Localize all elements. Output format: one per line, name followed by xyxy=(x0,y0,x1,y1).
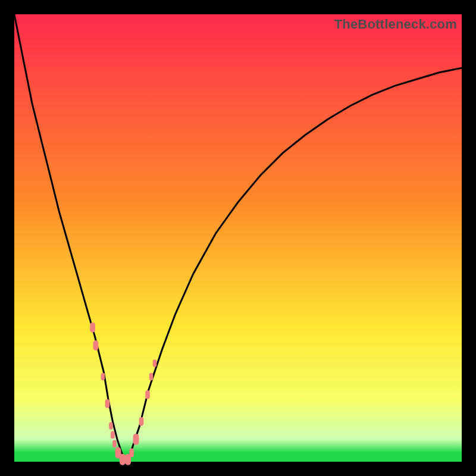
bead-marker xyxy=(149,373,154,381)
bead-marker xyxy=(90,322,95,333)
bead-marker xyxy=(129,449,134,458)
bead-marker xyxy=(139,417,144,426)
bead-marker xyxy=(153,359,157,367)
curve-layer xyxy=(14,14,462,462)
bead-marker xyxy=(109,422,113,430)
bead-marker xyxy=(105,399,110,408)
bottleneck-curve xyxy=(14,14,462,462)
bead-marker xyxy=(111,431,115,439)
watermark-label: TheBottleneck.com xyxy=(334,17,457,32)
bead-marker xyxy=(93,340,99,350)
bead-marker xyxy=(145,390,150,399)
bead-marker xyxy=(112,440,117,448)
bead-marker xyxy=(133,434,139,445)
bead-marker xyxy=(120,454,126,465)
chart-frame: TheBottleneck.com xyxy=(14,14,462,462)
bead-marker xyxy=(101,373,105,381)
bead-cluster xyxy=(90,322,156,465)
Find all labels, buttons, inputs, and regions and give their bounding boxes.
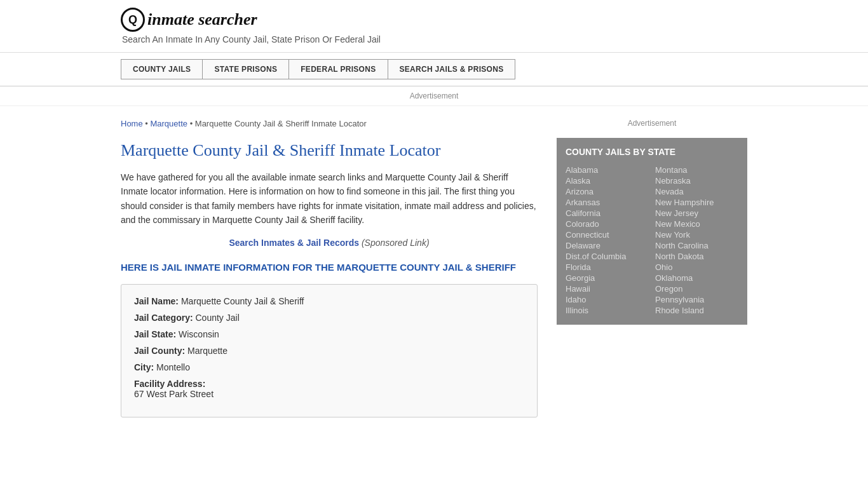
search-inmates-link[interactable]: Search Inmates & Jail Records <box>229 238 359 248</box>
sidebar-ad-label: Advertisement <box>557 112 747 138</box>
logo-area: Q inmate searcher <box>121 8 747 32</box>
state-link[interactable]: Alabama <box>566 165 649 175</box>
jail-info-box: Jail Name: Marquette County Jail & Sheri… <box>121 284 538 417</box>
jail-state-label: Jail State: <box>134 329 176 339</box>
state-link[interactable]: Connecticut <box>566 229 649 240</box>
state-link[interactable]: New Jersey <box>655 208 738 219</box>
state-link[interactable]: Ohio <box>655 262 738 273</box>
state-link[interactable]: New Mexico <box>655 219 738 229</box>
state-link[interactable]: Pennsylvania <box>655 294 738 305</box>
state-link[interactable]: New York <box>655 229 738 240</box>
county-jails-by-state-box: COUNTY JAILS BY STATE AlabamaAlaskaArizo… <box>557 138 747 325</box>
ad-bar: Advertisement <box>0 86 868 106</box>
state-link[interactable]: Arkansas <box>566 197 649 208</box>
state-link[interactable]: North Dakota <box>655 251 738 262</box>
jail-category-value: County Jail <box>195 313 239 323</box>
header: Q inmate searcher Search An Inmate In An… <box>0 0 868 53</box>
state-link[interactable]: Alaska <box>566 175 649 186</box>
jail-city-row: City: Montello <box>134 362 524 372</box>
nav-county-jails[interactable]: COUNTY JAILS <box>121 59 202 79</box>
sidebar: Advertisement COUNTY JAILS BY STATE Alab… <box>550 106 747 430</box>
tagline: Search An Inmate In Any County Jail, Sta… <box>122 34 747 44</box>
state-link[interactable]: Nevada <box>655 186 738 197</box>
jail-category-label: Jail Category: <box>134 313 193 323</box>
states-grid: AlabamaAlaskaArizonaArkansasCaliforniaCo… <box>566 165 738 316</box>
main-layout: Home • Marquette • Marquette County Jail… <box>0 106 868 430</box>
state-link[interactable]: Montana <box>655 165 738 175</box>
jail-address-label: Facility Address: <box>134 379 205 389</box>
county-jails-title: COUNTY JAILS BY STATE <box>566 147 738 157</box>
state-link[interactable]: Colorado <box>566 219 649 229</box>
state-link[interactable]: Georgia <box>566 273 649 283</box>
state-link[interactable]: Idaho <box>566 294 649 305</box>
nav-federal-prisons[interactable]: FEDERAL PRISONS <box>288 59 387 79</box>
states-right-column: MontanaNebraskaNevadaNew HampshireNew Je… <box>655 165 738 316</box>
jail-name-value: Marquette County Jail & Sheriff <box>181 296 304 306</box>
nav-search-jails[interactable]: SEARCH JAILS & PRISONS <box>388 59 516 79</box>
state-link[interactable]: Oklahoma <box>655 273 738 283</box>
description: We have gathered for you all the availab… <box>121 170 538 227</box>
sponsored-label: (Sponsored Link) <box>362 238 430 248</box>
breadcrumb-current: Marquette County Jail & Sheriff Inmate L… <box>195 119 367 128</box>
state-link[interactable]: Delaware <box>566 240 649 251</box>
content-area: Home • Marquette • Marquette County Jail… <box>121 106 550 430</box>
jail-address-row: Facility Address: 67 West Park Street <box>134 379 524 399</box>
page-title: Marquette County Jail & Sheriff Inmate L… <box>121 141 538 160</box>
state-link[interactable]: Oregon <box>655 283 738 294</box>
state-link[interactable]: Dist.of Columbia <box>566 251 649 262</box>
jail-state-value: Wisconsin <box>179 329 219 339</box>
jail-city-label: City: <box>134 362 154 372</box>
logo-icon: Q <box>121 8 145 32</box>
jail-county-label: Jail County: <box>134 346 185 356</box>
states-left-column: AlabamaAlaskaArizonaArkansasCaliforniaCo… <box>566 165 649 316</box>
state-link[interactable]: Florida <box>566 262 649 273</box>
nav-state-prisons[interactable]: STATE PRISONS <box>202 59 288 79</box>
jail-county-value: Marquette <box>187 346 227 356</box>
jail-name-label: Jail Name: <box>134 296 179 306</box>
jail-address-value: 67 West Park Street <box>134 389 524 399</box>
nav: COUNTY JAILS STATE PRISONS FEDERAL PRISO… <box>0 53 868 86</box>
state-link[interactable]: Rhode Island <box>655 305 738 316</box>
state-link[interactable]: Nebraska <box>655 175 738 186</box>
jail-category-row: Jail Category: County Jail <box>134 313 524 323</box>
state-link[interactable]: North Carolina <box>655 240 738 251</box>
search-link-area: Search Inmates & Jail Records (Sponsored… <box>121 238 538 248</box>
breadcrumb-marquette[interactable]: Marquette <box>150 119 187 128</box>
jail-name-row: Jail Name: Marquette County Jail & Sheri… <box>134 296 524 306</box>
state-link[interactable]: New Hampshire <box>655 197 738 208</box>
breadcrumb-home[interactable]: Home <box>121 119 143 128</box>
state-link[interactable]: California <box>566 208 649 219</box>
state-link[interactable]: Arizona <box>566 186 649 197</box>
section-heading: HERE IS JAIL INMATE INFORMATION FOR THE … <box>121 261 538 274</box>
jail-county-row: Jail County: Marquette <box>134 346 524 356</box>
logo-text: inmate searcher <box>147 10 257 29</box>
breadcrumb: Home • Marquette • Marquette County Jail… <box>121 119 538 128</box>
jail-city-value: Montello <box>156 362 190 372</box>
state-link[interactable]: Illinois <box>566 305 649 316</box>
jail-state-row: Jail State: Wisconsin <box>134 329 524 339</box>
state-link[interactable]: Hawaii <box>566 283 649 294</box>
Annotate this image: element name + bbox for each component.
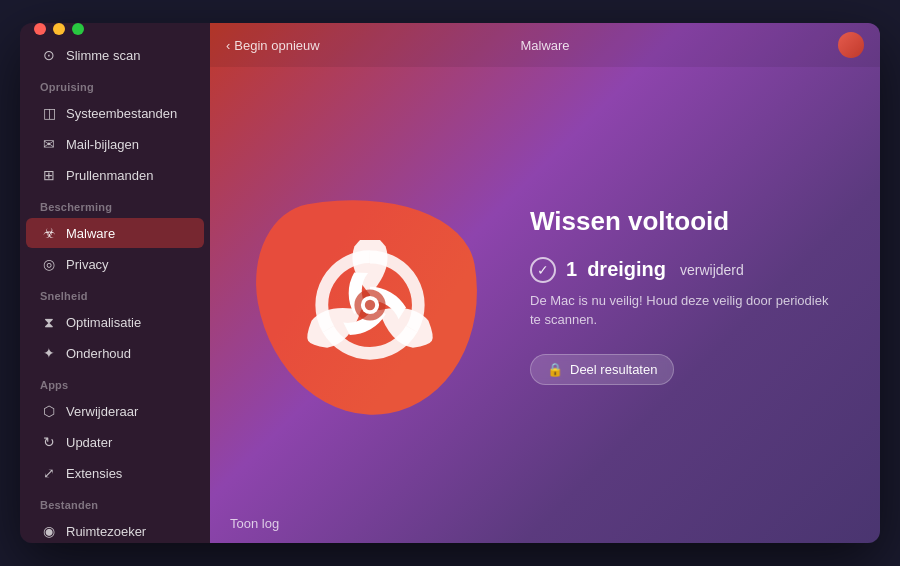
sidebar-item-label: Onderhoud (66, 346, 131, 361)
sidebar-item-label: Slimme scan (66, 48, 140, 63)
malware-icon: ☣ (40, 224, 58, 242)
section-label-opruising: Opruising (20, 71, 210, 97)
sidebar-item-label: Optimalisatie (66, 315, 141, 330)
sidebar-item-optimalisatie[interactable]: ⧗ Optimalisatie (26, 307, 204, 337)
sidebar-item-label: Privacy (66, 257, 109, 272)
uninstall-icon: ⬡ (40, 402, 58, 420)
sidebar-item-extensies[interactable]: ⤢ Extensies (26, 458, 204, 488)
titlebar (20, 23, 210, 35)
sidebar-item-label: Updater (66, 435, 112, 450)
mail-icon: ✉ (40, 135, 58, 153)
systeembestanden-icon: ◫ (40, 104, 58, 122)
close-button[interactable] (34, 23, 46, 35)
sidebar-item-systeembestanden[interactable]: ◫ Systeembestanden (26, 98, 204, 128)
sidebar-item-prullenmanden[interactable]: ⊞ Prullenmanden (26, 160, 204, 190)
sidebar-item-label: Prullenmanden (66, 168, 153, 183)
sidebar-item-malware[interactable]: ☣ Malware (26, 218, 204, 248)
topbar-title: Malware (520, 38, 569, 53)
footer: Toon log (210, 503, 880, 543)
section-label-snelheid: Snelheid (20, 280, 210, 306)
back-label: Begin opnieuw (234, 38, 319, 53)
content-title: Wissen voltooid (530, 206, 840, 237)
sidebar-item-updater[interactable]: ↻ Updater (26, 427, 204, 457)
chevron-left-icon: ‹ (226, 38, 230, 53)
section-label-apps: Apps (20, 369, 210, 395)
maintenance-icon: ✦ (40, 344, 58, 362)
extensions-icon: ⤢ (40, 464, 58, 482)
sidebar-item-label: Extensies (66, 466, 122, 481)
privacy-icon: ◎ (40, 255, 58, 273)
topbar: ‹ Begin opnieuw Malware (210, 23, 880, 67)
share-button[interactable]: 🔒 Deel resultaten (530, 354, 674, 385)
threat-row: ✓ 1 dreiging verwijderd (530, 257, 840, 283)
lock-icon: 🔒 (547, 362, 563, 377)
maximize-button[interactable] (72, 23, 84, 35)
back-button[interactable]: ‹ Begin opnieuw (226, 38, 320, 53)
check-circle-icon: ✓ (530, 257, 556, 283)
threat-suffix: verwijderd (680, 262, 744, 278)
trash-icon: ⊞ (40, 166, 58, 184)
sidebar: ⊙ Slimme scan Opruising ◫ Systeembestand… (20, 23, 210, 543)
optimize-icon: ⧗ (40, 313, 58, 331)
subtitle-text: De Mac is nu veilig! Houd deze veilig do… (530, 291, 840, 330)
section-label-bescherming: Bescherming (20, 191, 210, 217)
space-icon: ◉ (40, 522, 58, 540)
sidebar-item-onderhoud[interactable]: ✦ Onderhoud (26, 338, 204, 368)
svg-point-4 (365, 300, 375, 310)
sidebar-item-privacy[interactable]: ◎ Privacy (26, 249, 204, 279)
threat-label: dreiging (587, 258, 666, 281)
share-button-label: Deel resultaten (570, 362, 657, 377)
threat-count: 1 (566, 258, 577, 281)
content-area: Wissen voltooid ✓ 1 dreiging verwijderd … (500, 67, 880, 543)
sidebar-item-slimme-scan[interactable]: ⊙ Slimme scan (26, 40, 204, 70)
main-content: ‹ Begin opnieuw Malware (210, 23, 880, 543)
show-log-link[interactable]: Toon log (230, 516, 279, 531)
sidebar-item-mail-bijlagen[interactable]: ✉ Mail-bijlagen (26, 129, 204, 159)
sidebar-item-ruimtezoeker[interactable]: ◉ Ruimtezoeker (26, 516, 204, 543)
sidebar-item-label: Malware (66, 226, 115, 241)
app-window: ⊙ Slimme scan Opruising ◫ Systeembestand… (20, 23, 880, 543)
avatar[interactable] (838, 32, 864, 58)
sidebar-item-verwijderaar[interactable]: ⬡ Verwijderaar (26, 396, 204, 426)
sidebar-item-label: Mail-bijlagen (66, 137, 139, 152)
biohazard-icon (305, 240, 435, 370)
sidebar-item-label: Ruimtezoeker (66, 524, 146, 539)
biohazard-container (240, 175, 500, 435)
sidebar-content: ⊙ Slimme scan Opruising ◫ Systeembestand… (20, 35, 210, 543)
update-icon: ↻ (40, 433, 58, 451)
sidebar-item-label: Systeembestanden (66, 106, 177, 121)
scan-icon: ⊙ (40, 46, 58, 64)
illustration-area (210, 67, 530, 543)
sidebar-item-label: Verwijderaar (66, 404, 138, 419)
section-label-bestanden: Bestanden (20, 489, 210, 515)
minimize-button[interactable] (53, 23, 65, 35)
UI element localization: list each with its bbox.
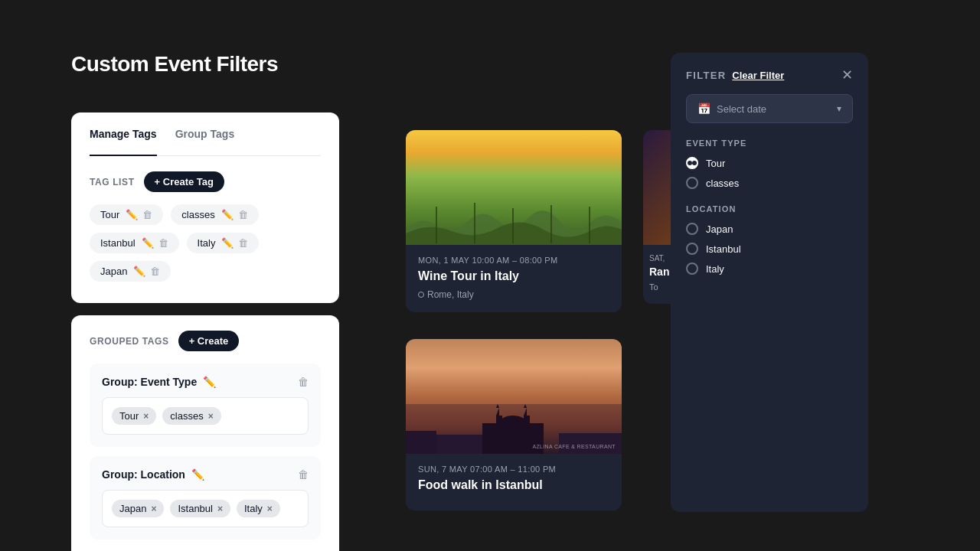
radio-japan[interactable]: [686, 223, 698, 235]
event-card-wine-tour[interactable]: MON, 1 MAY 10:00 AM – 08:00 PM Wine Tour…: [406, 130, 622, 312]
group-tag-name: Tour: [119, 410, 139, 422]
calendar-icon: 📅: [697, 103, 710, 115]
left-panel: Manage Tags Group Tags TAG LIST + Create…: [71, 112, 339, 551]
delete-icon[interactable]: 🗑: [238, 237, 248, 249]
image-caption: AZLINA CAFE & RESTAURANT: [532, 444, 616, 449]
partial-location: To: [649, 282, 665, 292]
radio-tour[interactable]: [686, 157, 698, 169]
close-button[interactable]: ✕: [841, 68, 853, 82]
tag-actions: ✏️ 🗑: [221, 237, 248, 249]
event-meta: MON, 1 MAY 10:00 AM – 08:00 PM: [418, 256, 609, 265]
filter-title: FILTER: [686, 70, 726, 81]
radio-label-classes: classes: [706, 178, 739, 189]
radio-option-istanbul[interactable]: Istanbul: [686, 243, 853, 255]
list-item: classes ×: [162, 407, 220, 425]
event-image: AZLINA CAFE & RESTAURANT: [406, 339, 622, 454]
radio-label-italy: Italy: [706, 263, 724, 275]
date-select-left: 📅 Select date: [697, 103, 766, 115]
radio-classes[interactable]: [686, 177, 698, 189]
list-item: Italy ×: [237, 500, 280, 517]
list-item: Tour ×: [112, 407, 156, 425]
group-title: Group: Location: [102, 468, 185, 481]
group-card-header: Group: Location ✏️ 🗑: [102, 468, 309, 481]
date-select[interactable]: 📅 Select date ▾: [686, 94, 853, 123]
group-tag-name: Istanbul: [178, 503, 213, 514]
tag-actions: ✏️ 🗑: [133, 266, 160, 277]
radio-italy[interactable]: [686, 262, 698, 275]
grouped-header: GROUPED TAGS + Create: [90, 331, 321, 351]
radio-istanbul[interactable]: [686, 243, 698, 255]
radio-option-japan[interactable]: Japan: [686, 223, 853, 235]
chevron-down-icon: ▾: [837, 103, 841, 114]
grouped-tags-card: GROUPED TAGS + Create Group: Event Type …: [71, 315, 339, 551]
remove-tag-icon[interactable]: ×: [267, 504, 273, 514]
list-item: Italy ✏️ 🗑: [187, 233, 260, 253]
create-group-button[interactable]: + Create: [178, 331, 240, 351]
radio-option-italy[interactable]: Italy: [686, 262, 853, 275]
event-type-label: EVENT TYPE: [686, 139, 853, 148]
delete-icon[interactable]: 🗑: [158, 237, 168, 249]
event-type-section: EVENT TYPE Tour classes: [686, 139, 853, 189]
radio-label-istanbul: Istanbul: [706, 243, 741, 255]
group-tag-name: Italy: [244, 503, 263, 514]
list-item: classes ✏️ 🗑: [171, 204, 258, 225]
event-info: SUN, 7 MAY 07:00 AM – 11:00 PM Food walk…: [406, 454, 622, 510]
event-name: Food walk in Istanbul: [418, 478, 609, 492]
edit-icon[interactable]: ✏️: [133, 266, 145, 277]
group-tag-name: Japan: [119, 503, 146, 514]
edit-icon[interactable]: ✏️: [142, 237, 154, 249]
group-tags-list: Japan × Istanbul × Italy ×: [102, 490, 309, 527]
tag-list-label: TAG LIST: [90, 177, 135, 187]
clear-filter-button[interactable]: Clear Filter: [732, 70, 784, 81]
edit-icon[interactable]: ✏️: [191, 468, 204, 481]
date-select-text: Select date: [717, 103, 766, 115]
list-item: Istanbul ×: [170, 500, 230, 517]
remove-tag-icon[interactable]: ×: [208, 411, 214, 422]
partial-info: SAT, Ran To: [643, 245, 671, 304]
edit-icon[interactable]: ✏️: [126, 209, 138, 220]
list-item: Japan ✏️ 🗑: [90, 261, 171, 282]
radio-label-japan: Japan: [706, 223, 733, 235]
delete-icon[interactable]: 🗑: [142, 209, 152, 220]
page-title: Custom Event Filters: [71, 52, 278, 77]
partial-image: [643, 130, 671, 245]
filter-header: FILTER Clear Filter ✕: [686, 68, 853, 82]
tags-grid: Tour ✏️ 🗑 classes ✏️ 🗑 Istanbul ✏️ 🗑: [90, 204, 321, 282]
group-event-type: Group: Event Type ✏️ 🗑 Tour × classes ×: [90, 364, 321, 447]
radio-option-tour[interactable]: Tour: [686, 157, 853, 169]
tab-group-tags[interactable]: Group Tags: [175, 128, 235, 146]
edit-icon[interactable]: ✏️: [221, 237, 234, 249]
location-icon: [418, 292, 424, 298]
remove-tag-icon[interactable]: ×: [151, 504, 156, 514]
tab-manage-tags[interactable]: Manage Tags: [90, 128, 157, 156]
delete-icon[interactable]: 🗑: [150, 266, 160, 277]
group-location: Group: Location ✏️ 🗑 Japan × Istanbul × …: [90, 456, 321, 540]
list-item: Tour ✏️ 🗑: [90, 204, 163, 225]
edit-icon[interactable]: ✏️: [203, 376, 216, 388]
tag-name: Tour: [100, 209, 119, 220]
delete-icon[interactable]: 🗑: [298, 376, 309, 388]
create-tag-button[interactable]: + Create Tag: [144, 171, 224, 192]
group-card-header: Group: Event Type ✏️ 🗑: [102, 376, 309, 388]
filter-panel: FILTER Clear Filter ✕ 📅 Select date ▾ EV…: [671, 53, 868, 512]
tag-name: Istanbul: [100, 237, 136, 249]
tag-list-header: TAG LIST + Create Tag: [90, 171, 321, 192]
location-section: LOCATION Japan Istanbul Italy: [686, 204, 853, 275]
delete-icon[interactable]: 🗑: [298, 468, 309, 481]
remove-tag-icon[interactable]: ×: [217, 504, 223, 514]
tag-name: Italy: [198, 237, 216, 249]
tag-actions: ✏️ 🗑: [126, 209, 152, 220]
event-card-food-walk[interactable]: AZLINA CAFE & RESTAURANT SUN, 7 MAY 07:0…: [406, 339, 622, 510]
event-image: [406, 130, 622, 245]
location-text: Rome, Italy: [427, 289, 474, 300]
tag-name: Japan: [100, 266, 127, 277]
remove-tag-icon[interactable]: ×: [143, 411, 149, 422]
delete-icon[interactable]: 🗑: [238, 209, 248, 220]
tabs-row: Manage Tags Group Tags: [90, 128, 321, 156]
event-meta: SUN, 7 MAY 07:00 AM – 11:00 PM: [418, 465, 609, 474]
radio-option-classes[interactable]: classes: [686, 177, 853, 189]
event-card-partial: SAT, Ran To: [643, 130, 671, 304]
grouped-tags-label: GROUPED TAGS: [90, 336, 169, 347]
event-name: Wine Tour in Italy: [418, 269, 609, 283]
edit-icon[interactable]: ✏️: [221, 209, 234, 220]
◇ ◇ ◇ ◇ ◇ ◇ ◇
Your objective » Wherever the string "Home" shows up in a line above, tally that line, and answer with the final number alone.

Output » 4